> [EXERCISE BRIEF]: Copy the records below in full and leave every image out of the copy.

> [PROVIDED ENTRIES]:

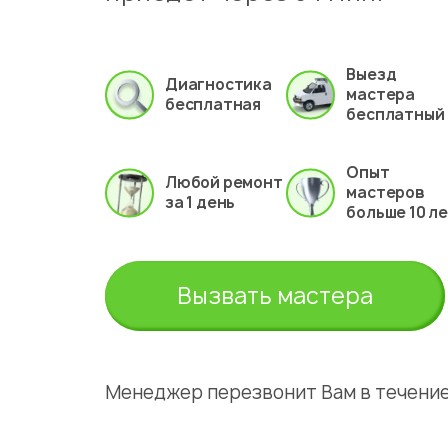
Выезд
Диагностика
мастера
бесплатная
бесплатный
Опыт
Любой ремонт
мастеров
за 1 день
больше 10 л
Вызвать мастера
Менеджер перезвонит Вам в течение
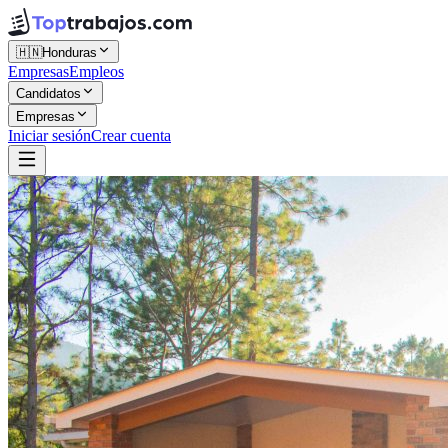
🇭🇳
Honduras
Empresas
Empleos
Candidatos
Empresas
Iniciar sesión
Crear cuenta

> [YOUR RESPONSE]:
Выезд
Диагностика
мастера
бесплатная
бесплатный
Опыт
Любой ремонт
мастеров
за 1 день
больше 10 л
Вызвать мастера
Менеджер перезвонит Вам в течение
🇭🇳
Honduras
Empresas
Empleos
Candidatos
Empresas
Iniciar sesión
Crear cuenta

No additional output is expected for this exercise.